Collection entries
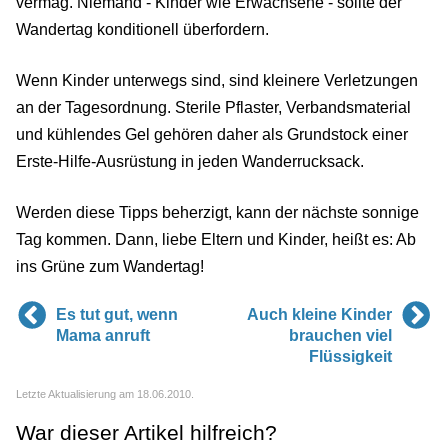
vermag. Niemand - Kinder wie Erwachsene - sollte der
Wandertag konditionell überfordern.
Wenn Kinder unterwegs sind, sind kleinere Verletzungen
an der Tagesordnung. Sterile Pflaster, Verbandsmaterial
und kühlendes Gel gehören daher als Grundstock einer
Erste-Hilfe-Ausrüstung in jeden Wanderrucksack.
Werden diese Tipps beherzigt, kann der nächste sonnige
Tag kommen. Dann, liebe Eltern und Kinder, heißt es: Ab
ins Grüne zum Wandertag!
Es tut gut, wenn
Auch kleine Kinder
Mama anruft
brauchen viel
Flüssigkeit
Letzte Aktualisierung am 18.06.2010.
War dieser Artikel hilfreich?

...

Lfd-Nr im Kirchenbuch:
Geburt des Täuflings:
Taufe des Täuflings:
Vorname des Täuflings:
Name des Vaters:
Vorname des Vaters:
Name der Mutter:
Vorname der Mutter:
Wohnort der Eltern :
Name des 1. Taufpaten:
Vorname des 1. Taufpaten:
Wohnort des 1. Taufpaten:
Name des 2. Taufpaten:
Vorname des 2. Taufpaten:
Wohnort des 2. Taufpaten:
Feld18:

▸ **WHAT YOU ARE ASKED TO DO**
Once you reach the line with "ins Grüne zum Wandertag!" in the data above, copy it and every line after it exactly, up to and including the line with "War dieser Artikel hilfreich?".

▸ **RESPONSE TO THIS EXERCISE**
ins Grüne zum Wandertag!
Es tut gut, wenn
Auch kleine Kinder
Mama anruft
brauchen viel
Flüssigkeit
Letzte Aktualisierung am 18.06.2010.
War dieser Artikel hilfreich?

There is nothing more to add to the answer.